[EXERCISE INPUTS — start]

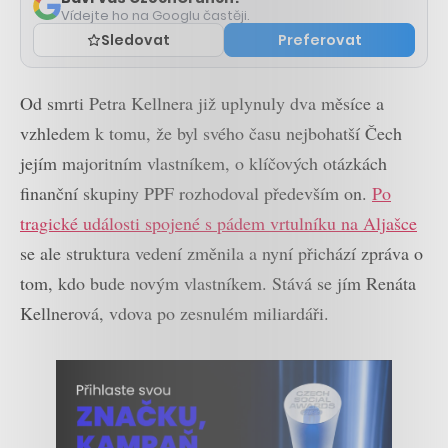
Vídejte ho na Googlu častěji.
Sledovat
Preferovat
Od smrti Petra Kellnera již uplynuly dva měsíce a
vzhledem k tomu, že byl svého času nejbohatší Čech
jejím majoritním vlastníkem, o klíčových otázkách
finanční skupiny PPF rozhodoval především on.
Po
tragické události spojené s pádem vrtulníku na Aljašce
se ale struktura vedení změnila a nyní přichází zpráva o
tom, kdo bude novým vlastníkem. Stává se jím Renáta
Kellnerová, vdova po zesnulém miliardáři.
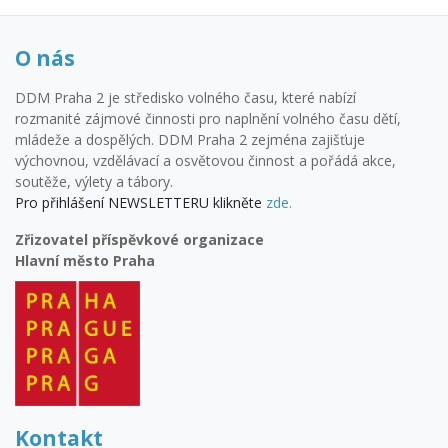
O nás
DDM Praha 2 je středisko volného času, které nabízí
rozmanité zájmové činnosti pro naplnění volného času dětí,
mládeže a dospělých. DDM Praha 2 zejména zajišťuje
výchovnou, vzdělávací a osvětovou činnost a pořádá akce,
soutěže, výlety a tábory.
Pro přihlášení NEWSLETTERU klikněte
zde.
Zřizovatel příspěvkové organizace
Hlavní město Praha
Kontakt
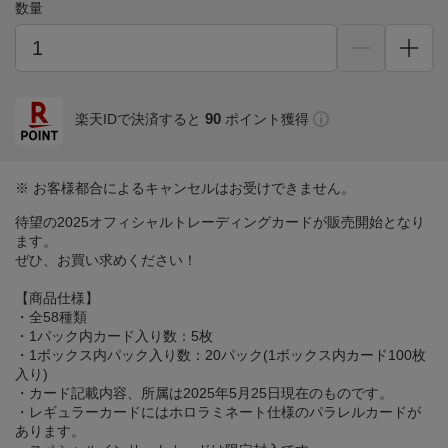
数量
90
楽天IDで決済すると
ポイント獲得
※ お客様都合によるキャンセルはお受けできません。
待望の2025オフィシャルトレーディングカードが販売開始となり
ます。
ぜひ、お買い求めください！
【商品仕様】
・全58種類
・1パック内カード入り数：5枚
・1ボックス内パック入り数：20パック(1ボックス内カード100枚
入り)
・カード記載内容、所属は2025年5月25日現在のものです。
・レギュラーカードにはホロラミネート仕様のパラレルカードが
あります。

[EXERCISE INPUTS — finish]
[EXERCISE INPUTS — start]

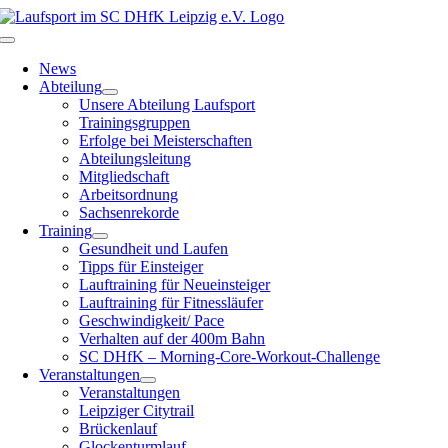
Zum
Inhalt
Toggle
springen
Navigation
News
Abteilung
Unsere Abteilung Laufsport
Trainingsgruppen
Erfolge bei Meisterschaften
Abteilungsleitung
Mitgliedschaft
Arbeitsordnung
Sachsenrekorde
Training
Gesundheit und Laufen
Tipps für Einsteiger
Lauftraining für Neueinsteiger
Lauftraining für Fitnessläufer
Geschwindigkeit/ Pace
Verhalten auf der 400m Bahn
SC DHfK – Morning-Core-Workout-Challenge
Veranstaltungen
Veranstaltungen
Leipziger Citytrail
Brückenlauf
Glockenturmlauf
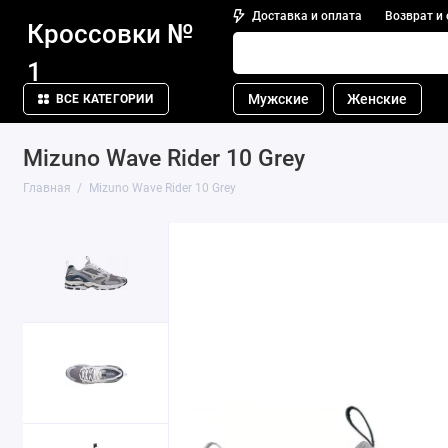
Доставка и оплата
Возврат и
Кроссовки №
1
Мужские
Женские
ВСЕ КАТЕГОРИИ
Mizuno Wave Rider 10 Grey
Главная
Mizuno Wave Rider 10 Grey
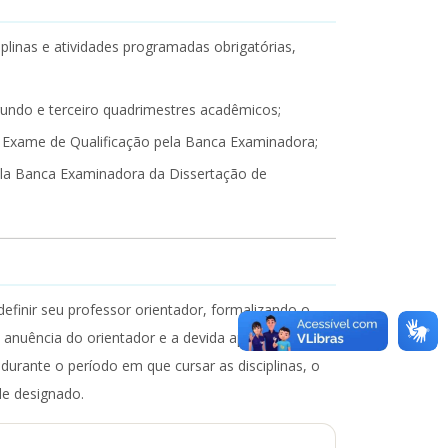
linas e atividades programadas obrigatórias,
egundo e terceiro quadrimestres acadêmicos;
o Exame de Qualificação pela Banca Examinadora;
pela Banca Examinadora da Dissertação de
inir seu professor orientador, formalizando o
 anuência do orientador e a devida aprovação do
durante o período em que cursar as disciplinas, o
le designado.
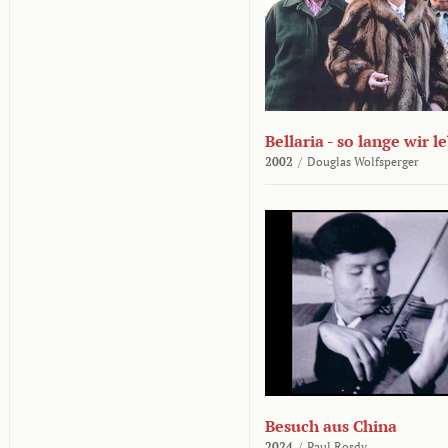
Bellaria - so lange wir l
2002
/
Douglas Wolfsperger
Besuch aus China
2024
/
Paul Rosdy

[EXERCISE INPUTS — finish]

## DIRECTIONS FOR THIS TASK
What number of lines in the data above include the string "Lauftraining"? Answer with that number only.

## SOLUTION FOR THIS EXERCISE
2